The Albion Mills (1786), south of Blackfriars Bridge, was a London showpiece for Watt. Erected by another Scot, John Rennie (1761–1821), it is now more famous for fire that destroyed it. (Although millwrights had no guild Rennie initially faced a ‘closed shop’ working in London). Very unusually, Rennie attended university classes while starting out as a millwright. He combined theory with practical skill. Instead of peg teeth, for smooth running, the Albion’s gear teeth ‘both wooden and iron, were accurately formed by chipping and filing to the form of epicycloids.’

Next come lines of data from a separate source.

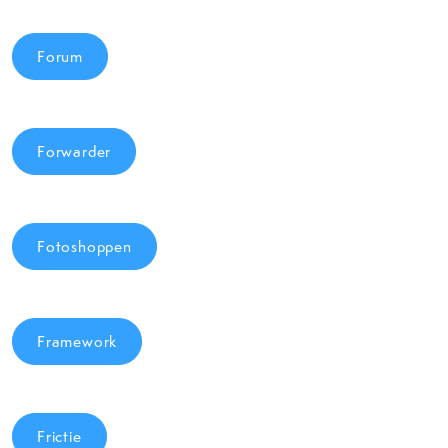
Forum
Forwarder
Fotoshoppen
Framework
Frictie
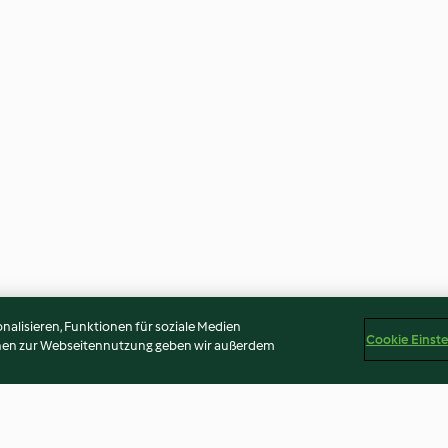
alisieren, Funktionen für soziale Medien
Cookie Einst
onen zur Webseitennutzung geben wir außerdem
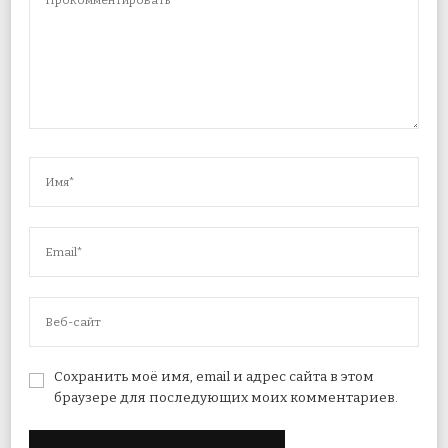
Сохранить моё имя, email и адрес сайта в этом
браузере для последующих моих комментариев.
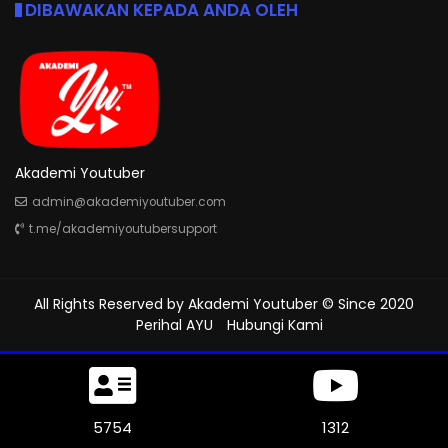
DIBAWAKAN KEPADA ANDA OLEH
Akademi Youtuber
admin@akademiyoutuber.com
t.me/akademiyoutubersupport
All Rights Reserved by
Akademi Youtuber
© Since 2020
Perihal AYU
Hubungi Kami
6174
1312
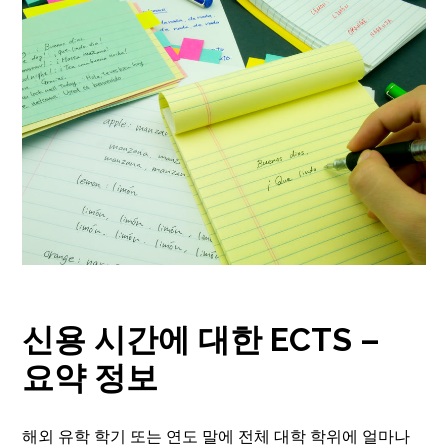
신용 시간에 대한 ECTS –
요약 정보
해외 유학 학기 또는 연도 말에 전체 대학 학위에 얼마나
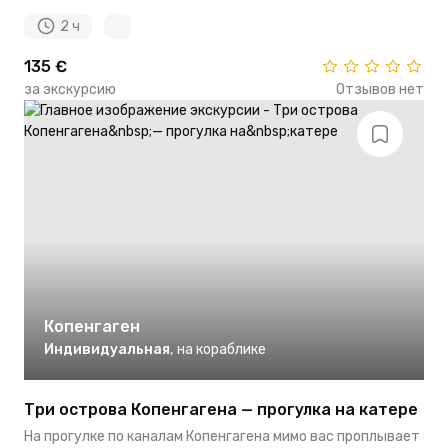
2 ч
135 €
за экскурсию
Отзывов нет
Копенгаген
Индивидуальная
,
на кораблике
Три острова Копенгагена — прогулка на катере
На прогулке по каналам Копенгагена мимо вас проплывает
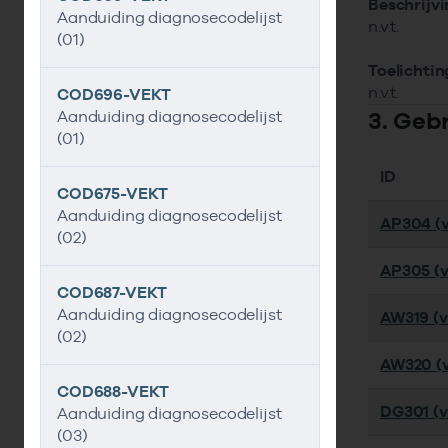
Beschrijv
Aanduiding diagnosecodelijst
n.v.t.
(01)
Toelichtin
n.v.t.
COD696-VEKT
3. Geb
Aanduiding diagnosecodelijst
(01)
ID
COD675-VEKT
Aanduiding diagnosecodelijst
AP304 (v
(02)
AP305 (v
COD687-VEKT
Aanduiding diagnosecodelijst
AW319 (ve
(02)
AW320 (v
COD688-VEKT
DG301 (ve
Aanduiding diagnosecodelijst
(03)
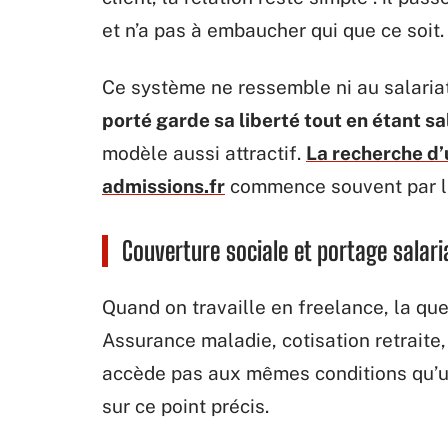
et n’a pas à embaucher qui que ce soit.
Ce système ne ressemble ni au salariat
porté garde sa liberté tout en étant sa
modèle aussi attractif.
La recherche d
admissions.fr
commence souvent par l
Couverture sociale et portage salari
Quand on travaille en freelance, la ques
Assurance maladie, cotisation retraite
accède pas aux mêmes conditions qu’un
sur ce point précis.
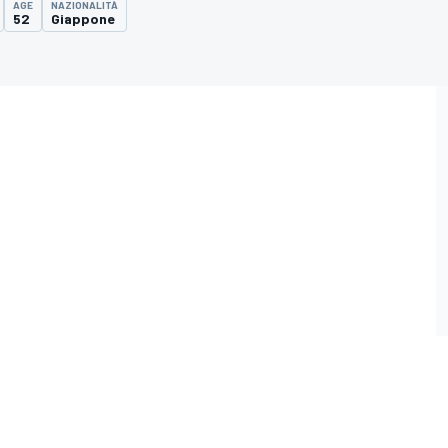
AGE
NAZIONALITÀ
52
Giappone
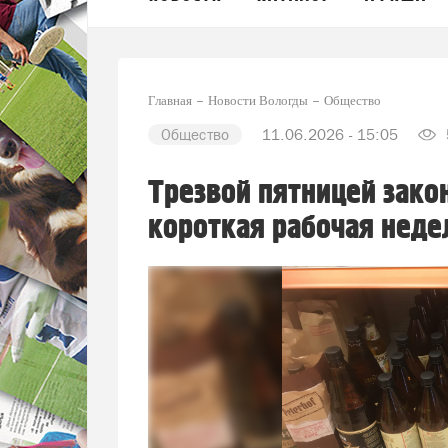
Главная
Новости Вологды
Общество
Общество
11.06.2026 - 15:05
Трезвой пятницей зако
короткая рабочая неде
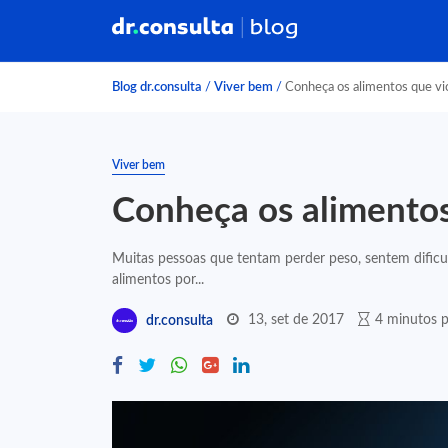
Blog dr.consulta
/
Viver bem
/
Conheça os alimentos que vi
Viver bem
Conheça os alimentos
Muitas pessoas que tentam perder peso, sentem dific
alimentos por...
13, set de 2017
4 minutos p
dr.consulta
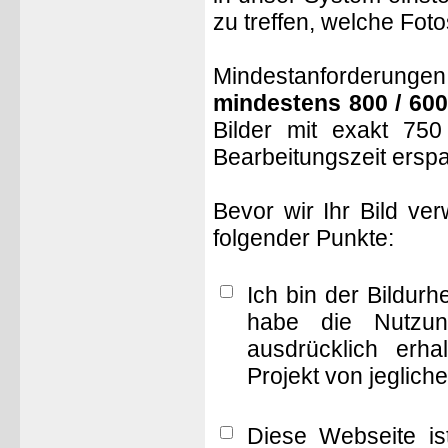
zu treffen, welche Fot
Mindestanforderungen: 
mindestens 800 / 600
Bilder mit exakt 75
Bearbeitungszeit ersp
Bevor wir Ihr Bild ve
folgender Punkte:
Ich bin der Bildur
habe die Nutzun
ausdrücklich erha
Projekt von jeglich
Diese Webseite is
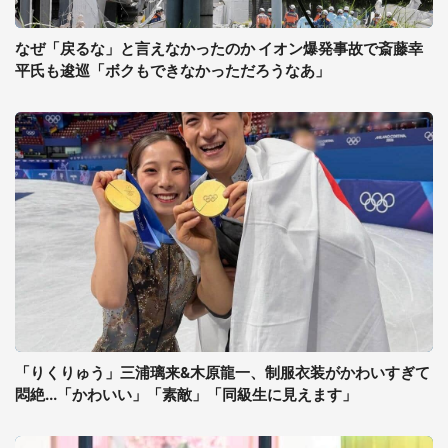
なぜ「戻るな」と言えなかったのか イオン爆発事故で斎藤幸
平氏も逡巡「ボクもできなかっただろうなあ」
「りくりゅう」三浦璃来&木原龍一、制服衣装がかわいすぎて
悶絶...「かわいい」「素敵」「同級生に見えます」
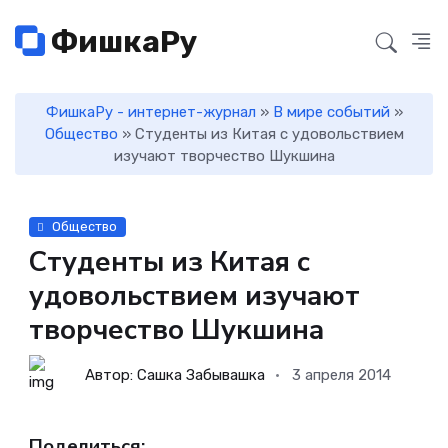
ФишкаРу
ФишкаРу - интернет-журнал
»
В мире событий
»
Общество
» Студенты из Китая с удовольствием
изучают творчество Шукшина
Общество
Студенты из Китая с
удовольствием изучают
творчество Шукшина
Автор: Сашка Забывашка
3 апреля 2014
Поделиться:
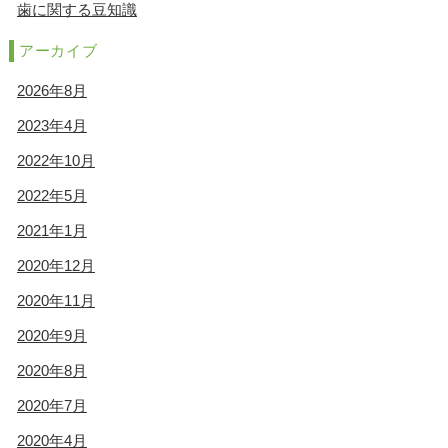
歯に関する豆知識
アーカイブ
2026年8月
2023年4月
2022年10月
2022年5月
2021年1月
2020年12月
2020年11月
2020年9月
2020年8月
2020年7月
2020年4月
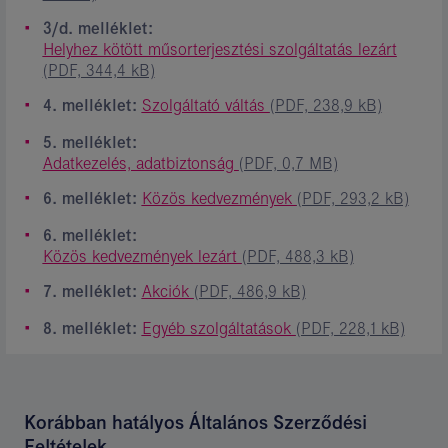
3/d. melléklet:
Helyhez kötött műsorterjesztési szolgáltatás lezárt
(PDF, 344,4 kB)
4. melléklet:
Szolgáltató váltás
(PDF, 238,9 kB)
5. melléklet:
Adatkezelés, adatbiztonság
(PDF, 0,7 MB)
6. melléklet:
Közös kedvezmények
(PDF, 293,2 kB)
6. melléklet:
Közös kedvezmények lezárt
(PDF, 488,3 kB)
7. melléklet:
Akciók
(PDF, 486,9 kB)
8. melléklet:
Egyéb szolgáltatások
(PDF, 228,1 kB)
Korábban hatályos Általános Szerződési
Feltételek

Millwrights were versatile. To John Hall, a millwright in Kent, was brought a French invention in model form, for making paper more cheaply, continuously in rolls. There was no future for it in revolutionary France. The man who wrestled it into production was Hall’s apprentice, Bryan Donkin (1768–1855), who set up an engineering works in Bermondsey, backed by the Fourdriniers, London stationers. He installed the machine at Frogmore watermill in 1804 where you can still see papermaking today. Like Rennie, he developed into a consulting engineer. This yeoman engineer, made possible the 19th Century explosion of literature, textbooks and journalism.


Paper making machine. Wellcome Images.

Assisting Smeaton at Plymouth was quartermaster Josias Jessop. His son William was thirteen at the time the new lighthouse was lit and he became Smeaton’s apprentice. William Jessop (1745–1814) went on to construct the West India Docks (1802), London’s first walled commercial dock, among the greatest construction projects of its time, and according to The Times ‘an object of beauty and astonishment’.

As Britain entered the 19th century it was about to become the workshop of the world. But it had almost nothing to compare with France either in the way of engineering schools, or natural philosophers (scientists) interested in practical problems. What it did have, and you may not have met this argument before, was a relatively socially mobile society. People could sometimes rise by their own talents. It also had a coal fuelled economic powerhouse called London.